Last month, U.N.C. was required to include and describe “anti-Semitic harassment” in its anti-discrimination policy as part of a resolution with the Education Department, which had investigated a complaint of anti-Semitism. The investigation stemmed from an event last spring hosted by U.N.C. and Duke University, titled “Conflict Over Gaza: People, Politics and Possibilities,” that featured a Palestinian rapper whose onstage statements included, “Think of Mel Gibson, go that anti-Semitic.”
The department’s inquiry into Duke is still pending, but earlier this year it ordered the Duke-U.N.C. Consortium for Middle East Studies to recast its program on the grounds that it featured a biased curriculum.
Some students questioned whether the policy could adequately address disputes over Israel, like a recent visit by former Foreign Minister Tzipi Livni of Israel that was protested by pro-Palestinian activists.
Mr. Kaplan, the junior at Duke, is a member of the group that invited Ms. Livni. He condemned the Boycott, Divestment and Sanctions movement, which supports economic measures opposing Israel’s occupation of the West Bank, as an example of disproportionate attention on Israel. Yet countries like China, where Duke has a campus, receive little student condemnation for egregious human rights violations, he said.
“Look at what China is doing to the Uighurs,” he said. “But no one is calling for a boycott of China. That feeds the view that Israel is the only problem in the world, and that to me is quite difficult to divorce from the fact that it’s the only Jewish country in the world.”

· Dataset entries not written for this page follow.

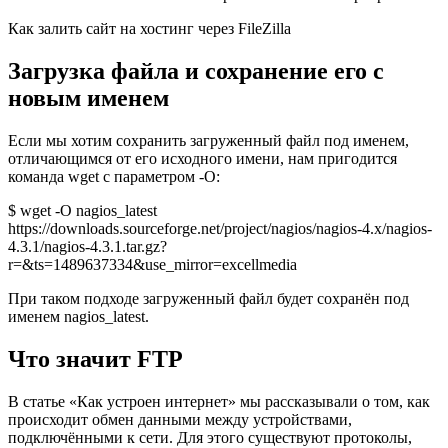
Как залить сайт на хостинг через FileZilla
Загрузка файла и сохранение его с
новым именем
Если мы хотим сохранить загруженный файл под именем,
отличающимся от его исходного имени, нам пригодится
команда wget с параметром -O:
$ wget -O nagios_latest
https://downloads.sourceforge.net/project/nagios/nagios-4.x/nagios-
4.3.1/nagios-4.3.1.tar.gz?
r=&ts=1489637334&use_mirror=excellmedia
При таком подходе загруженный файл будет сохранён под
именем nagios_latest.
Что значит FTP
В статье «Как устроен интернет» мы рассказывали о том, как
происходит обмен данными между устройствами,
подключёнными к сети. Для этого существуют протоколы,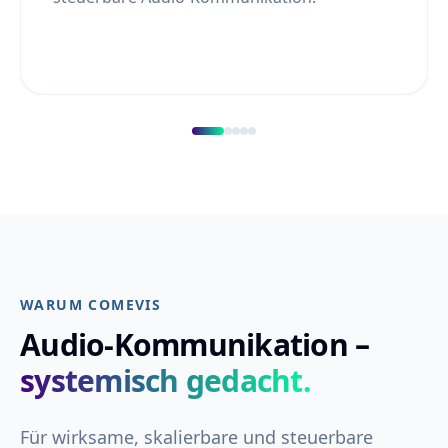
WARUM COMEVIS
Audio-Kommunikation –
systemisch gedacht.
Für wirksame, skalierbare und steuerbare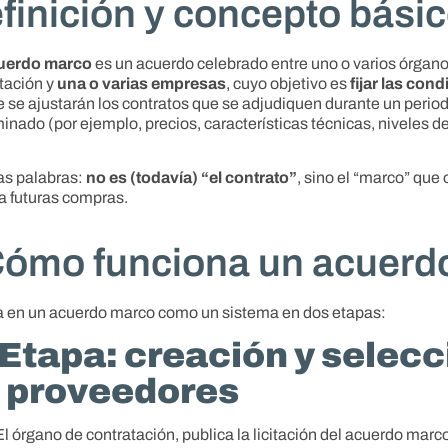
finición y concepto bási
uerdo marco
es un acuerdo celebrado entre uno o varios órgan
tación y
una o varias empresas
, cuyo objetivo es
fijar las con
e se ajustarán los contratos que se adjudiquen durante un perio
inado (por ejemplo, precios, características técnicas, niveles de
as palabras:
no es (todavía) “el contrato”
, sino el “marco” que
a futuras compras.
ómo funciona un acuerd
 en un acuerdo marco como un sistema en dos etapas:
 Etapa: creación y selecc
 proveedores
El órgano de contratación, publica la licitación del acuerdo marc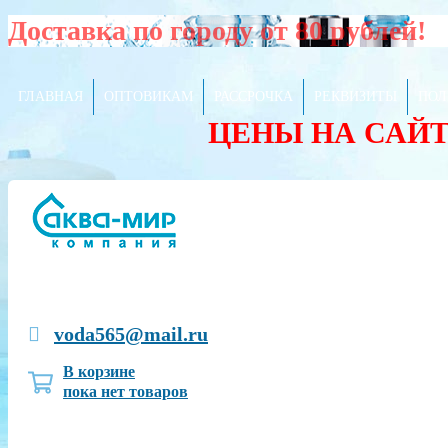
Доставка по городу от 80 рублей!
ГЛАВНАЯ
ОПТОВИКАМ
РАССРОЧКА
РЕКВИЗИТЫ
ПОЛ
ЦЕНЫ НА САЙ
voda565@mail.ru
В корзине
пока нет товаров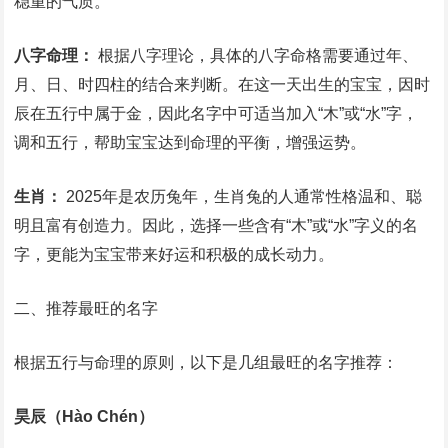
稳重的气质。
八字命理：
根据八字理论，具体的八字命格需要通过年、
月、日、时四柱的结合来判断。在这一天出生的宝宝，因时
辰在五行中属于金，因此名字中可适当加入“木”或“水”字，
调和五行，帮助宝宝达到命理的平衡，增强运势。
生肖：
2025年是农历兔年，生肖兔的人通常性格温和、聪
明且富有创造力。因此，选择一些含有“木”或“水”字义的名
字，更能为宝宝带来好运和积极的成长动力。
二、推荐最旺的名字
根据五行与命理的原则，以下是几组最旺的名字推荐：
昊辰（Hào Chén）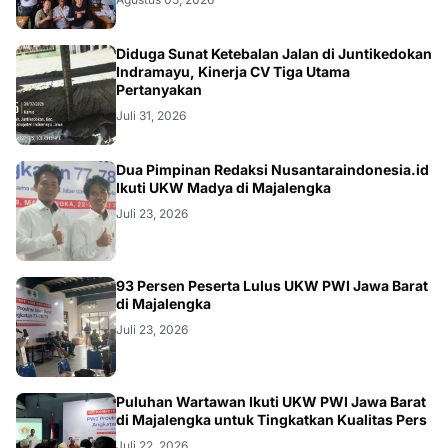
KRIMINAL
Diduga Sunat Ketebalan Jalan di Juntikedokan
Indramayu, Kinerja CV Tiga Utama
Pertanyakan
Juli 31, 2026
Dua Pimpinan Redaksi Nusantaraindonesia.id
Ikuti UKW Madya di Majalengka
Juli 23, 2026
93 Persen Peserta Lulus UKW PWI Jawa Barat
di Majalengka
Juli 23, 2026
Puluhan Wartawan Ikuti UKW PWI Jawa Barat
di Majalengka untuk Tingkatkan Kualitas Pers
Juli 22, 2026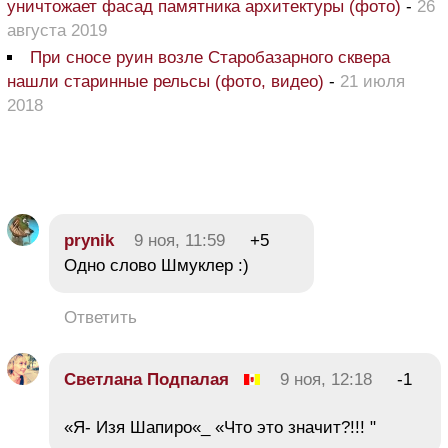
уничтожает фасад памятника архитектуры (фото)
-
26
августа 2019
При сносе руин возле Старобазарного сквера
нашли старинные рельсы (фото, видео)
-
21 июля
2018
prynik
9 ноя, 11:59
+5
Одно слово Шмуклер :)
Ответить
Светлана Подпалая
9 ноя, 12:18
-1
«Я- Изя Шапиро«_ «Что это значит?!!! "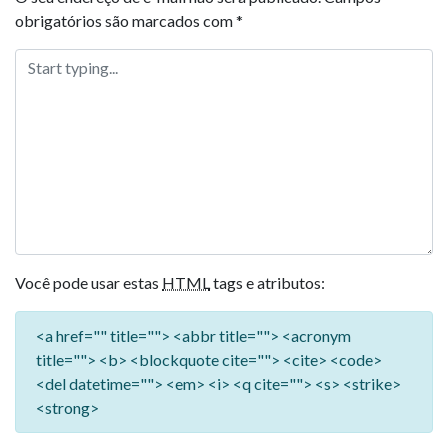
obrigatórios são marcados com
*
Você pode usar estas
HTML
tags e atributos:
<a href="" title=""> <abbr title=""> <acronym
title=""> <b> <blockquote cite=""> <cite> <code>
<del datetime=""> <em> <i> <q cite=""> <s> <strike>
<strong>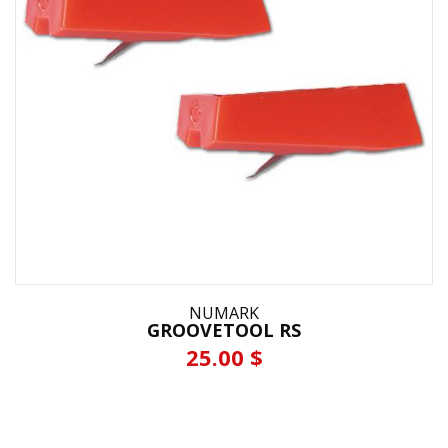
NUMARK
GROOVETOOL RS
25.00 $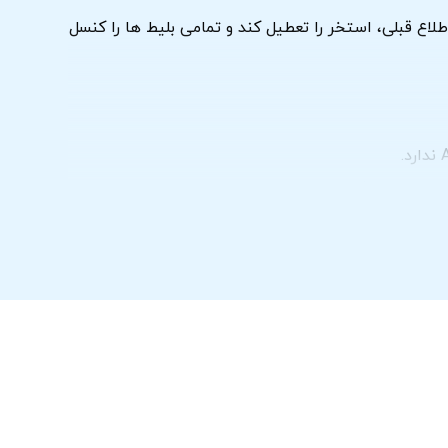
ا برای خود محفوظ دارد که با یا بدون اطلاع قبلی، استخر را تعطیل کند و تمامی بلیط ها را کنسل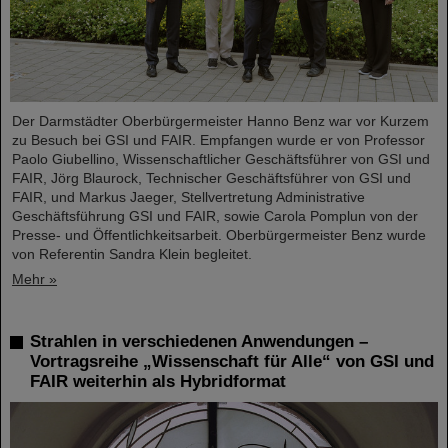
Der Darmstädter Oberbürgermeister Hanno Benz war vor Kurzem
zu Besuch bei GSI und FAIR. Empfangen wurde er von Professor
Paolo Giubellino, Wissenschaftlicher Geschäftsführer von GSI und
FAIR, Jörg Blaurock, Technischer Geschäftsführer von GSI und
FAIR, und Markus Jaeger, Stellvertretung Administrative
Geschäftsführung GSI und FAIR, sowie Carola Pomplun von der
Presse- und Öffentlichkeitsarbeit. Oberbürgermeister Benz wurde
von Referentin Sandra Klein begleitet.
Mehr »
Strahlen in verschiedenen Anwendungen –
Vortragsreihe „Wissenschaft für Alle“ von GSI und
FAIR weiterhin als Hybridformat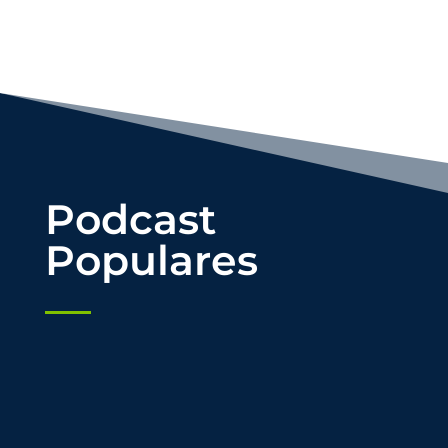
Podcast
Populares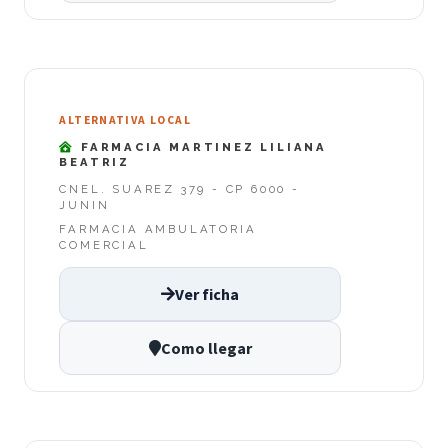
ALTERNATIVA LOCAL
FARMACIA MARTINEZ LILIANA
BEATRIZ
CNEL. SUAREZ 379 - CP 6000 -
JUNIN
FARMACIA AMBULATORIA
COMERCIAL
Ver ficha
Como llegar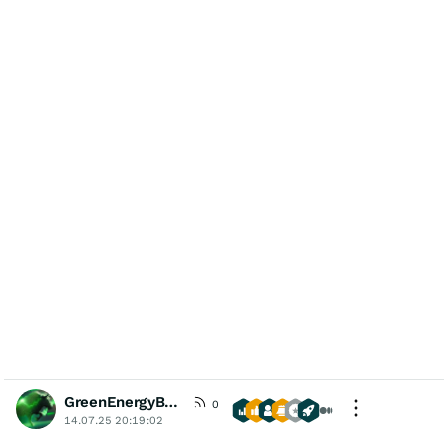
GreenEnergyBull
0
14.07.25 20:19:02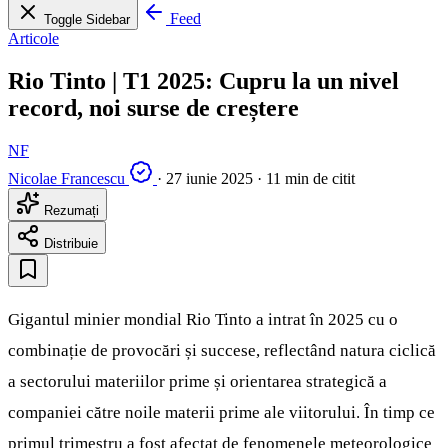
Feed
Toggle Sidebar
Articole
Rio Tinto | T1 2025: Cupru la un nivel
record, noi surse de creștere
NF
Nicolae Francescu
·
27 iunie 2025
·
11 min de citit
Rezumați
Distribuie
Gigantul minier mondial Rio Tinto a intrat în 2025 cu o
combinație de provocări și succese, reflectând natura ciclică
a sectorului materiilor prime și orientarea strategică a
companiei către noile materii prime ale viitorului. În timp ce
primul trimestru a fost afectat de fenomenele meteorologice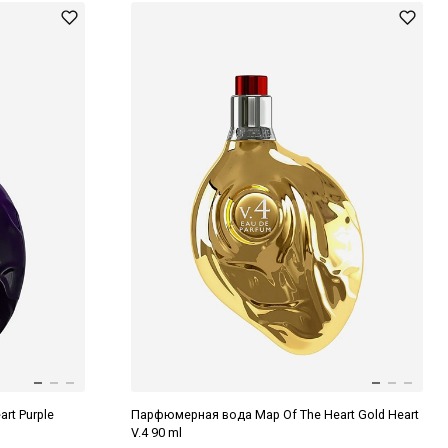
rt Purple
Парфюмерная вода Map Of The Heart Gold Heart
V.4 90 ml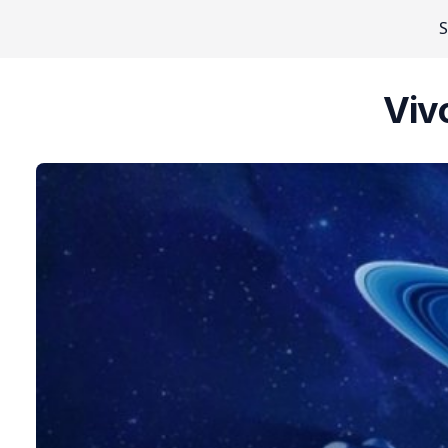
S
Viv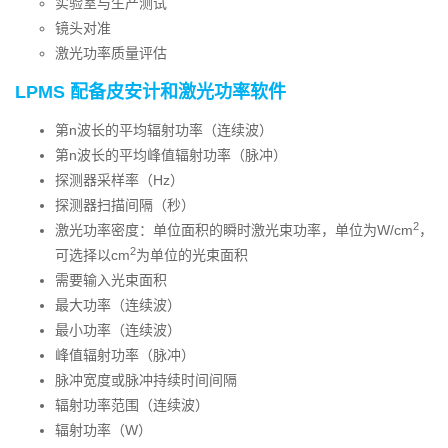
实验室与生产测试
镜头对准
激光功率质量评估
LPMS 配备皮安计和激光功率软件
第n波长的平均辐射功率（连续波）
第n波长的平均峰值辐射功率（脉冲）
探测器采样率（Hz）
探测器扫描间隔（秒）
2
激光功率密度：单位面积的瞬时激光束功率，单位为W/cm
，
2
可选择以cm
为单位的光束面积
需要输入光束面积
最大功率（连续波）
最小功率（连续波）
峰值辐射功率（脉冲）
脉冲宽度或脉冲持续时间间隔
辐射功率范围（连续波）
辐射功率（W）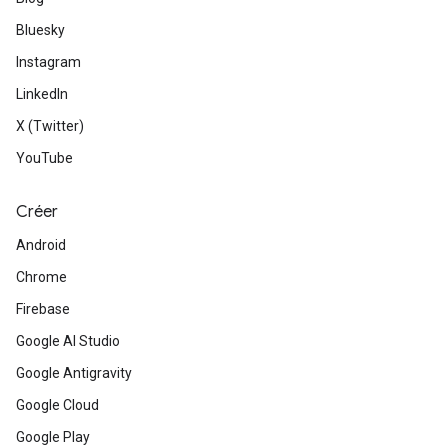
Bluesky
Instagram
LinkedIn
X (Twitter)
YouTube
Créer
Android
Chrome
Firebase
Google AI Studio
Google Antigravity
Google Cloud
Google Play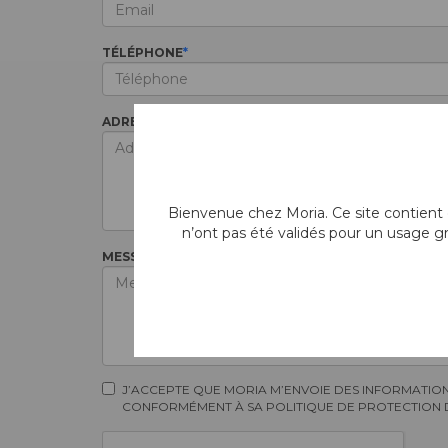
TÉLÉPHONE
ADRESSE COMPLÈTE (INCLUANT LE CODE POSTAL, LA 
Bienvenue chez Moria. Ce site contient d
n’ont pas été validés pour un usage g
MESSAGE
J’ACCEPTE QUE MORIA M’ENVOIE DES INFORMATIONS
CONFORMÉMENT À SA POLITIQUE DE PROTECTION DE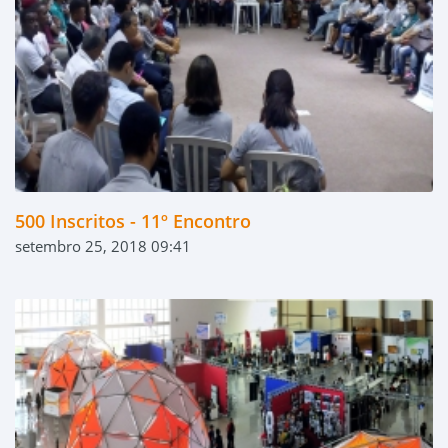
500 Inscritos - 11º Encontro
setembro 25, 2018 09:41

Max Cherman, co-president of the Duke Israel Public Affairs Committee, said he believes some criticism of Israel may be rooted in anti-Semitism. “There are certain students who will go out and particularly be very vicious in their words against supporters of Israel on campus,” he said. “Are they criticizing Israeli policy or saying something different?”
Still, Mr. Cherman, 21, said he saw the order not as a tool for tamping down the anti-Israel movement but as protection against religious discrimination, such as if a student government scheduled a session on the Jewish Sabbath. “It’s not to stifle free speech,” he said.